The Panthers may disagree on which restaurant has the best deal, recall conflicting details from parties long ago or argue over plans for an upcoming event, but all 50 members of the “boys only” club can agree on one thing: Every other Tuesday they may yell and scream at each other during a dinner business meeting, but they will always walk out arm in arm, the best of friends.
At a recent Panther Club meeting, a roomful of men in their 70s and 80s gathered at the Olive Branch in Pikesville, a favorite spot among members, but the energy electrifying the room felt more like a gaggle of teenagers, eager to shoot the breeze with their buddies. Before getting down to business, they laughed and shouted to each other as they drifted from table to table, gossiping with friends that, for many of them, they likely lunched with earlier that day or played golf with the day before.
“We stay together because — the same old story,” said Nathan Silver, 87, a Panther Club founding member. “We went to club meetings and we argued, but the minute the meeting was over we walked out of the room and had our arms around each other, and we just went home like nothing ever happened. So we were just a bunch of good, honest-to-goodness guys who got along with each other. And we stayed together because of that.”
Continued Silver, it’s also “because we have fun, we enjoy each other and, sorry to say, but we never let the wives interfere with anything that we did.”
Last month, the Panther Club celebrated its 75th anniversary with a two-day gala including a dinner dance at the Martins Valley Mansion and a brunch with musical entertainment and officer installation at Martins Westminster, both venues a long way from their humble beginnings in 1940 at the Jewish Educational Association (JEA) at 1216 E. Baltimore St., the precursor to the Jewish Community Center. JEA organizers formed clubs and offered activities as a destination for young Jewish teens to socialize and better themselves.
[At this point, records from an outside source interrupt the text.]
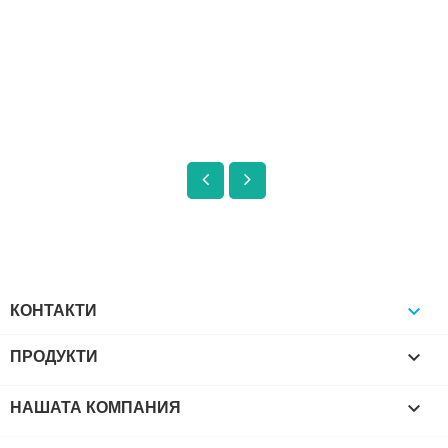
КОНТАКТИ

ПРОДУКТИ

НАШАТА КОМПАНИЯ
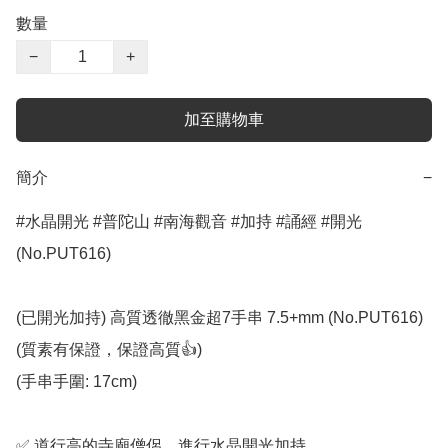
數量
−
+
加至購物車
簡介
−
#水晶開光 #普陀山 #南海觀音 #加持 #誦經 #開光 
(No.PUT616)

(已開光加持) 高質透徹黑金超7手串 7.5+mm (No.PUT616)

(質素有保證，保證高質👍)

(手串手圍: 17cm)

✅️ 道行高的寺廟僧侶，進行水晶開光加持
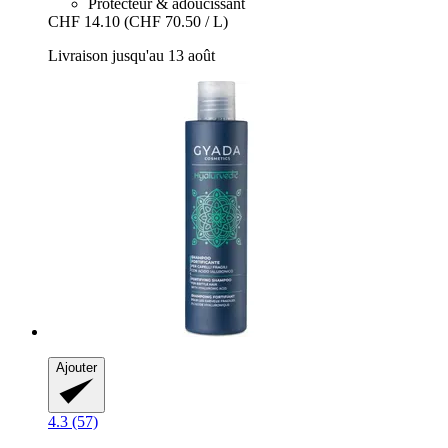
Protecteur & adoucissant
CHF 14.10
(CHF 70.50 / L)
Livraison jusqu'au 13 août
Ajouter
4.3 (57)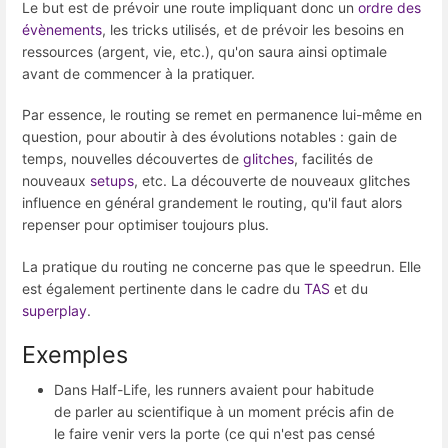
Le but est de prévoir une route impliquant donc un
ordre des
évènements
, les tricks utilisés, et de prévoir les besoins en
ressources (argent, vie, etc.), qu'on saura ainsi optimale
avant de commencer à la pratiquer.
Par essence, le routing se remet en permanence lui-même en
question, pour aboutir à des évolutions notables : gain de
temps, nouvelles découvertes de
glitches
, facilités de
nouveaux
setups
, etc. La découverte de nouveaux glitches
influence en général grandement le routing, qu'il faut alors
repenser pour optimiser toujours plus.
La pratique du routing ne concerne pas que le speedrun. Elle
est également pertinente dans le cadre du
TAS
et du
superplay
.
Exemples
Dans Half-Life, les runners avaient pour habitude
de parler au scientifique à un moment précis afin de
le faire venir vers la porte (ce qui n'est pas censé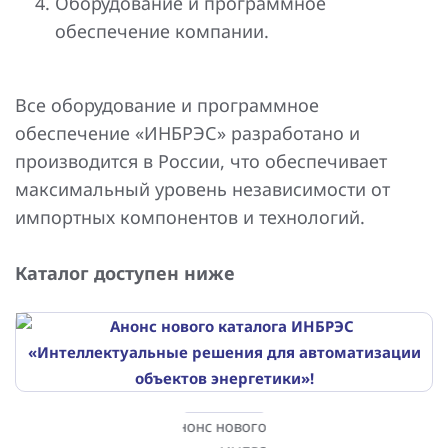
Оборудование и программное
обеспечение компании.
Все оборудование и программное
обеспечение «ИНБРЭС» разработано и
производится в России, что обеспечивает
максимальный уровень независимости от
импортных компонентов и технологий.
Каталог доступен ниже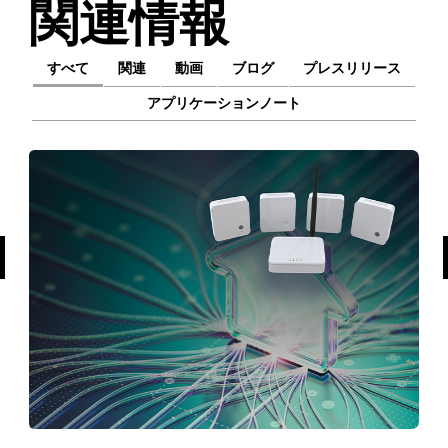
関連情報
すべて
関連
動画
ブログ
プレスリリース
アプリケーションノート
前へ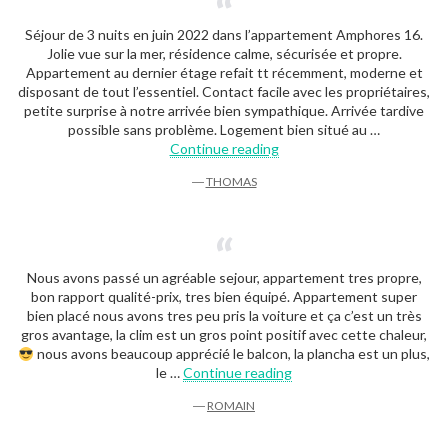
Séjour de 3 nuits en juin 2022 dans l’appartement Amphores 16.
Jolie vue sur la mer, résidence calme, sécurisée et propre.
Appartement au dernier étage refait tt récemment, moderne et
disposant de tout l’essentiel. Contact facile avec les propriétaires,
petite surprise à notre arrivée bien sympathique. Arrivée tardive
possible sans problème. Logement bien situé au …
“Thomas”
Continue reading
―
THOMAS
Nous avons passé un agréable sejour, appartement tres propre,
bon rapport qualité-prix, tres bien équipé. Appartement super
bien placé nous avons tres peu pris la voiture et ça c’est un très
gros avantage, la clim est un gros point positif avec cette chaleur,
nous avons beaucoup apprécié le balcon, la plancha est un plus,
“Romain”
le …
Continue reading
―
ROMAIN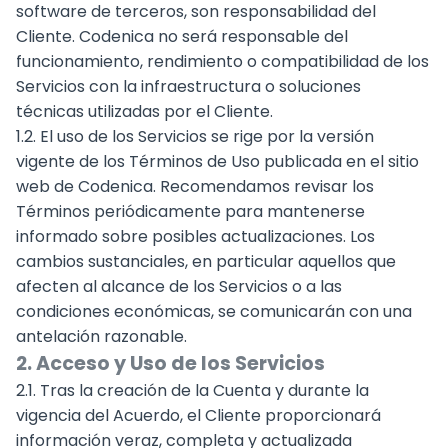
software de terceros, son responsabilidad del
Cliente. Codenica no será responsable del
funcionamiento, rendimiento o compatibilidad de los
Servicios con la infraestructura o soluciones
técnicas utilizadas por el Cliente.
1.2. El uso de los Servicios se rige por la versión
vigente de los Términos de Uso publicada en el sitio
web de Codenica. Recomendamos revisar los
Términos periódicamente para mantenerse
informado sobre posibles actualizaciones. Los
cambios sustanciales, en particular aquellos que
afecten al alcance de los Servicios o a las
condiciones económicas, se comunicarán con una
antelación razonable.
2. Acceso y Uso de los Servicios
2.1. Tras la creación de la Cuenta y durante la
vigencia del Acuerdo, el Cliente proporcionará
información veraz, completa y actualizada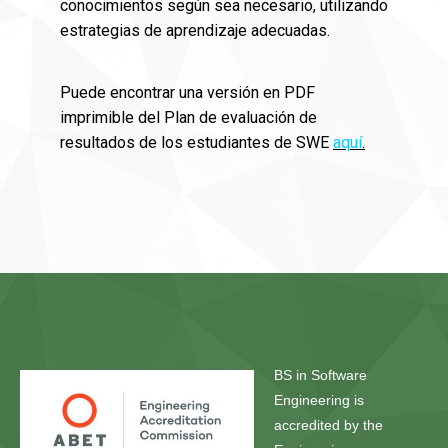
conocimientos según sea necesario, utilizando
estrategias de aprendizaje adecuadas.
Puede encontrar una versión en PDF
imprimible del Plan de evaluación de
resultados de los estudiantes de SWE
aquí
.
BS in Software
Engineering is
accredited by the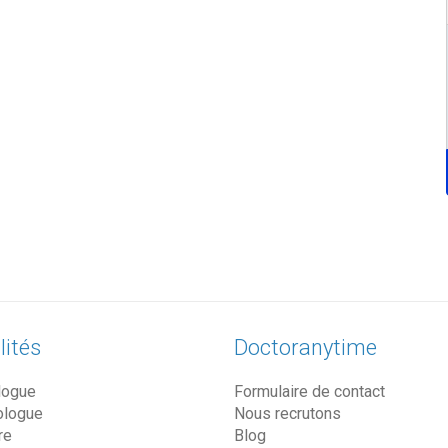
lités
Doctoranytime
logue
Formulaire de contact
ologue
Nous recrutons
re
Blog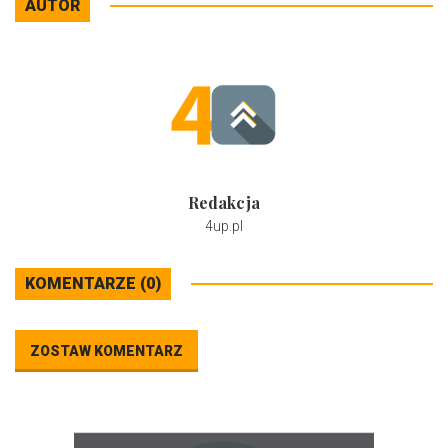
AUTOR
Redakcja
4up.pl
KOMENTARZE (0)
ZOSTAW KOMENTARZ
Nate Berlin and Jerry Scher organized the club and supervised the meetings.
“Most of the fellas walked from Patterson Park every Tuesday night — rain, snow, shine, down to the JEA, about 12 or 13 blocks away,” said David Jacobs, 85, a member for 73 years, who was nearly a founding member but the newly instated must-be-bar-mitzvahed rule meant he had to wait.
“We’d fight, holler, scream at one another about which girl we took out, where was the next basketball game and getting set up for Sunday to play softball,” recalled Jacobs. “If we did homework — because we all went to City College — we would trade answers.”
Other nights “we did wrestling, we had basketball in the basement — it was a postage-size court,” said Silver. “We played volleyball, and in Patterson Park we did track meets” on Sundays and also played softball at Clifton, Patterson and Druid Hill parks.“They’d train you how to speak” too, and “some guys became lawyers and doctors and some of us did manual work. But we all had fun.”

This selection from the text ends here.